A survey of state CIO’s shows security tops the list of priorities for 2023. To protect the security of your regulatory agency, consider requiring SOC 1 and SOC 2 reports from your service providers. The SOC 1 audit helps you ascertain the reliability of a vendor’s financial processing and reporting. And the SOC 2 audit reports on a vendor’s controls related to security, availability and confidentiality. Let’s explore the differences by type of SOC report in detail, as well as why these auditing standards matter to your regulatory agency.
SOC 1 auditing helps your agency answer these important questions:
- How do I know my vendor processes renewal credit card fees accurately?
- Are my state financial reports that show the allocation of funds received accurate?
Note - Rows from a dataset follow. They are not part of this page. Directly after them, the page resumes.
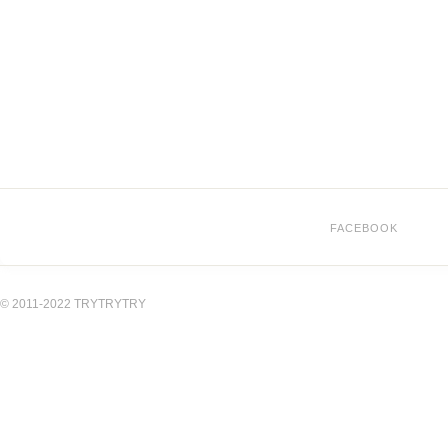
FACEBOOK
© 2011-2022 TRYTRYTRY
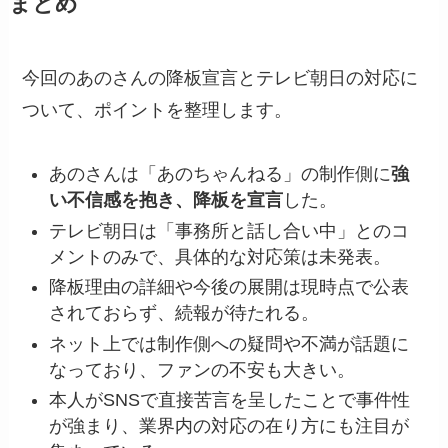
まとめ
今回のあのさんの降板宣言とテレビ朝日の対応に
ついて、ポイントを整理します。
あのさんは「あのちゃんねる」の制作側に
強
い不信感を抱き、降板を宣言
した。
テレビ朝日は「事務所と話し合い中」とのコ
メントのみで、具体的な対応策は未発表。
降板理由の詳細や今後の展開は現時点で公表
されておらず、続報が待たれる。
ネット上では制作側への疑問や不満が話題に
なっており、ファンの不安も大きい。
本人がSNSで直接苦言を呈したことで事件性
が強まり、業界内の対応の在り方にも注目が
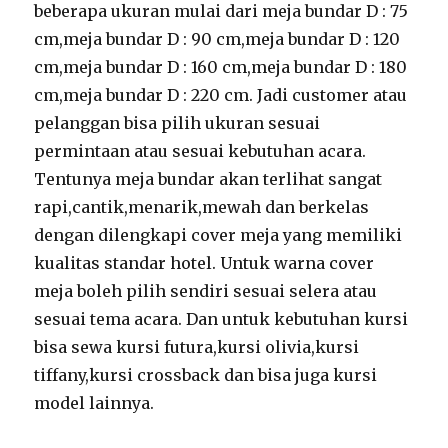
beberapa ukuran mulai dari meja bundar D : 75
cm,meja bundar D : 90 cm,meja bundar D : 120
cm,meja bundar D : 160 cm,meja bundar D : 180
cm,meja bundar D : 220 cm. Jadi customer atau
pelanggan bisa pilih ukuran sesuai
permintaan atau sesuai kebutuhan acara.
Tentunya meja bundar akan terlihat sangat
rapi,cantik,menarik,mewah dan berkelas
dengan dilengkapi cover meja yang memiliki
kualitas standar hotel. Untuk warna cover
meja boleh pilih sendiri sesuai selera atau
sesuai tema acara. Dan untuk kebutuhan kursi
bisa sewa kursi futura,kursi olivia,kursi
tiffany,kursi crossback dan bisa juga kursi
model lainnya.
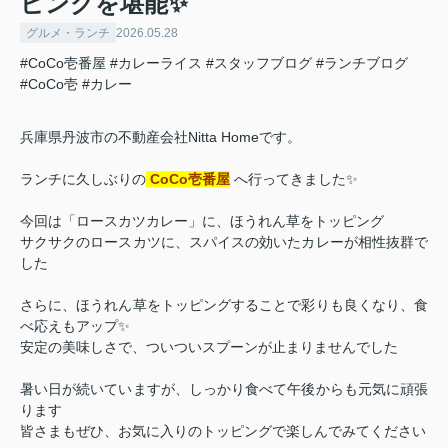
ピングを堪能✨
グルメ・ランチ
2026.05.28
#CoCo壱番屋
#カレーライス
#スタッフブログ
#ランチブログ
#CoCo壱
#カレー
兵庫県丹波市の不動産会社Nitta Homeです。
ランチに久しぶりの
CoCo壱番屋
へ行ってきました✨
今回は「ロースカツカレー」に、ほうれん草をトッピング
サクサクのロースカツに、スパイスの効いたカレーが相性抜群で
した
さらに、ほうれん草をトッピングすることで彩りも良くなり、食
べ応えもアップ✨
安定の美味しさで、ついついスプーンが止まりませんでした
暑い日が続いていますが、しっかり食べて午後からも元気に頑張
ります
皆さまもぜひ、お気に入りのトッピングで楽しんでみてください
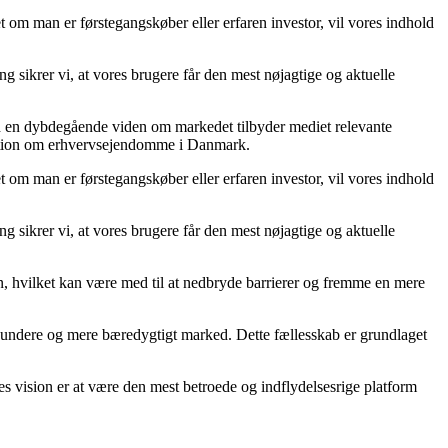
 om man er førstegangskøber eller erfaren investor, vil vores indhold
g sikrer vi, at vores brugere får den mest nøjagtige og aktuelle
ed en dybdegående viden om markedet tilbyder mediet relevante
ormation om erhvervsejendomme i Danmark.
 om man er førstegangskøber eller erfaren investor, vil vores indhold
g sikrer vi, at vores brugere får den mest nøjagtige og aktuelle
on, hvilket kan være med til at nedbryde barrierer og fremme en mere
t sundere og mere bæredygtigt marked. Dette fællesskab er grundlaget
s vision er at være den mest betroede og indflydelsesrige platform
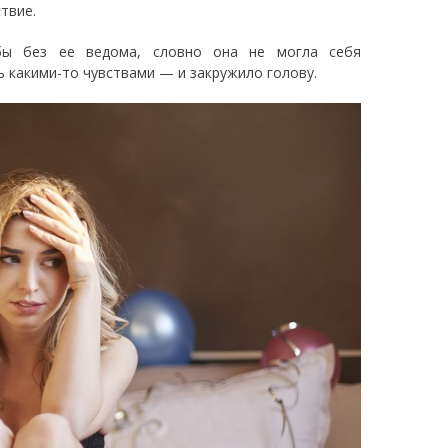
твие.
бы без ее ведома, словно она не могла себя
 какими-то чувствами — и закружило голову.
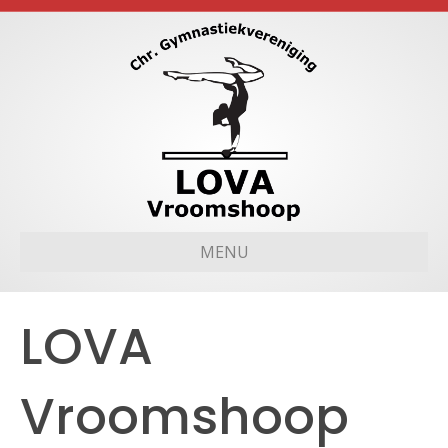
MENU
LOVA
Vroomshoop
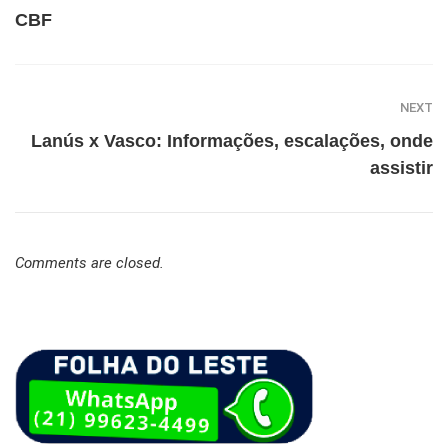
CBF
NEXT
Lanús x Vasco: Informações, escalações, onde
assistir
Comments are closed.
- What happens if some part of the financial system fails? Are there alerts? Logging? Recovery?
- Is the overall environment secure and maintained appropriately?
“The SOC 1 audit looks into these questions and provides a third-party auditor’s perspective of how well your vendor performs these functions,” explains Bill Moseley, CEO of GL Solutions.
Reasons to require SOC 1 from your vendors:
Reporting requirements: Your regulatory agency must meet strict reporting requirements related to finances and security. Requiring SOC 1 reports from your vendors helps ensure compliance with these regulations and shows how your vendor’s controls align with industry standards.
Protecting information: Your agency handles sensitive information, such as confidential records. Requiring SOC 1 reports helps ensure that vendors implement privacy controls to protect your licensees’ sensitive data from unauthorized access.
Public Trust: Requiring SOC 1 reports from your vendors shows your commitment to financial accountability, helping to maintain trust with the citizens your regulatory agency serves.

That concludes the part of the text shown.